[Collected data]
######

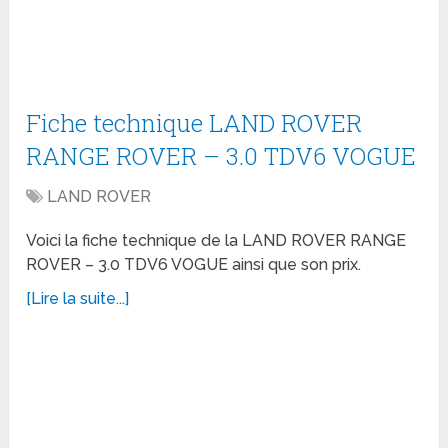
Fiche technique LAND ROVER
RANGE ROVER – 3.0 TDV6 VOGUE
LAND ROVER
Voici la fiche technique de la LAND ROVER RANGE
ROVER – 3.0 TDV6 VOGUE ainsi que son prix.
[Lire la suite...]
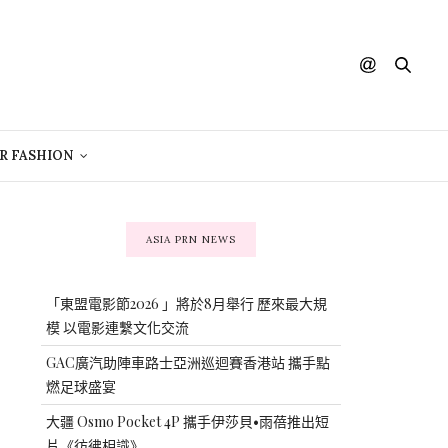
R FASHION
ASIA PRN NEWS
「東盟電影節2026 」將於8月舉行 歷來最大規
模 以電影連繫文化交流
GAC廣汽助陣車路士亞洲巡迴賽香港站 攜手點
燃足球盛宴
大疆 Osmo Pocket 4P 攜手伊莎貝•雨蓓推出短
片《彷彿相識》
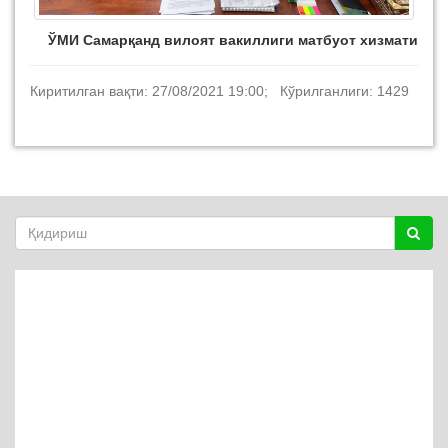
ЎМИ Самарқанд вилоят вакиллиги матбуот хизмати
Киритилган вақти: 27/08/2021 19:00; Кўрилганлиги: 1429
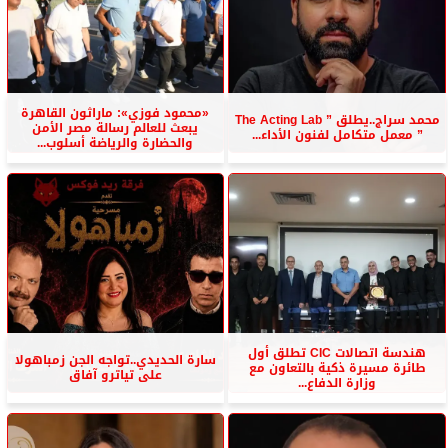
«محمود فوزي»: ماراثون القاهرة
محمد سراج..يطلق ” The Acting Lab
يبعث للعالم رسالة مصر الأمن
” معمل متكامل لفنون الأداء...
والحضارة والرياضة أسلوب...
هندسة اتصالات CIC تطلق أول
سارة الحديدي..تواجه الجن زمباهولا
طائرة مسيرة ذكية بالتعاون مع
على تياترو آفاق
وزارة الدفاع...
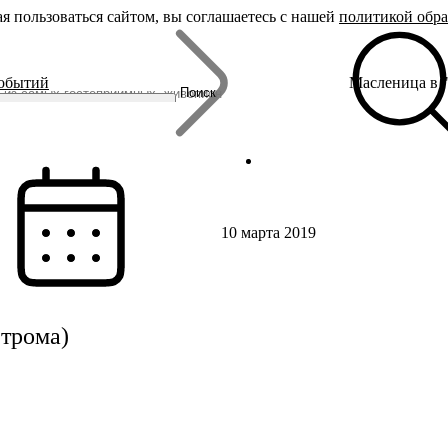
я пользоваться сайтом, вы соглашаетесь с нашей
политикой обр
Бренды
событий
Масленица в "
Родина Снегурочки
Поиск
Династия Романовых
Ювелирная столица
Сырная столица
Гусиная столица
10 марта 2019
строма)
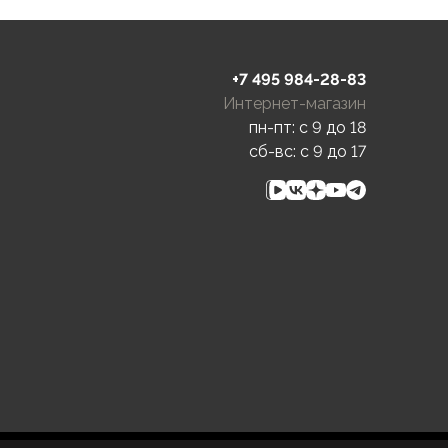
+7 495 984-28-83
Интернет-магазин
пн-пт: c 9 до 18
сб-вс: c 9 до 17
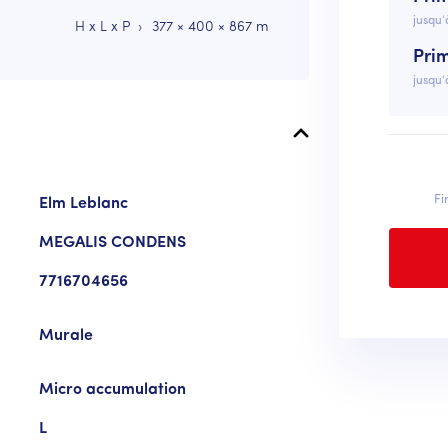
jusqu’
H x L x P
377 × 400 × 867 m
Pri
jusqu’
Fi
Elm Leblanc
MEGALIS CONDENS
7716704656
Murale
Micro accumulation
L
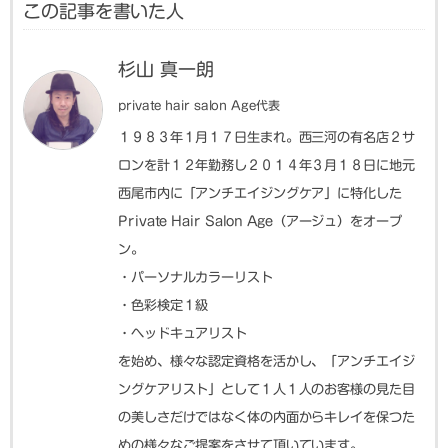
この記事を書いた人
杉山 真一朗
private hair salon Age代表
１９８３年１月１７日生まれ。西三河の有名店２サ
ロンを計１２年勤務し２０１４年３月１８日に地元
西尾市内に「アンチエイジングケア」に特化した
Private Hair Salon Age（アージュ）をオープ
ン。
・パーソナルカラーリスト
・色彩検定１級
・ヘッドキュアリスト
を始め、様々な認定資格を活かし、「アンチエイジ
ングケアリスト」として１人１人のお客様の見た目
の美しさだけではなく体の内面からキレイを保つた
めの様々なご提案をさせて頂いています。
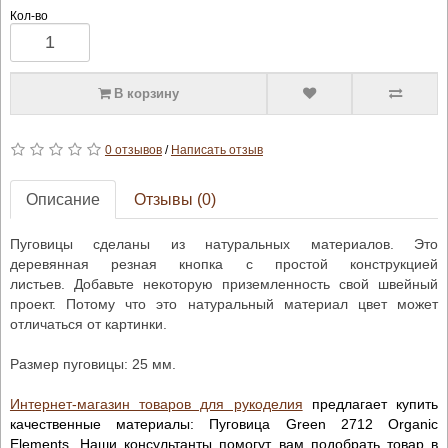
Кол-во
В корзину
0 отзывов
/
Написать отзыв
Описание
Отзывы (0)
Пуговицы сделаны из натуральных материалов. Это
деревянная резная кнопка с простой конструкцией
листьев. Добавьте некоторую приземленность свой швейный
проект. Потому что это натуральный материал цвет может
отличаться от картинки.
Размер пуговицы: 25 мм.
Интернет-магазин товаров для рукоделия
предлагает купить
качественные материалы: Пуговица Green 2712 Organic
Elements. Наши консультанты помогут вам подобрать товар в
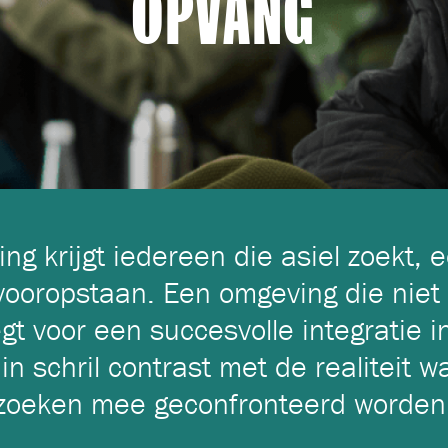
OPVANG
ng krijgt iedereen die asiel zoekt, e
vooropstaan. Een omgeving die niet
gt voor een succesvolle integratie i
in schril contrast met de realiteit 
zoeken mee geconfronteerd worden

######

Output the lines of the data exactly, starting at the first and ending with the line that has "ЎМИ Самарқанд вилоят". Pictures are not part of it.

Solution to this task:
Fiche technique LAND ROVER
RANGE ROVER – 3.0 TDV6 VOGUE
LAND ROVER
Voici la fiche technique de la LAND ROVER RANGE
ROVER – 3.0 TDV6 VOGUE ainsi que son prix.
[Lire la suite...]
R FASHION
ASIA PRN NEWS
「東盟電影節2026 」將於8月舉行 歷來最大規
模 以電影連繫文化交流
GAC廣汽助陣車路士亞洲巡迴賽香港站 攜手點
燃足球盛宴
大疆 Osmo Pocket 4P 攜手伊莎貝•雨蓓推出短
片《彷彿相識》
ЎМИ Самарқанд вилоят вакиллиги матбуот хизмати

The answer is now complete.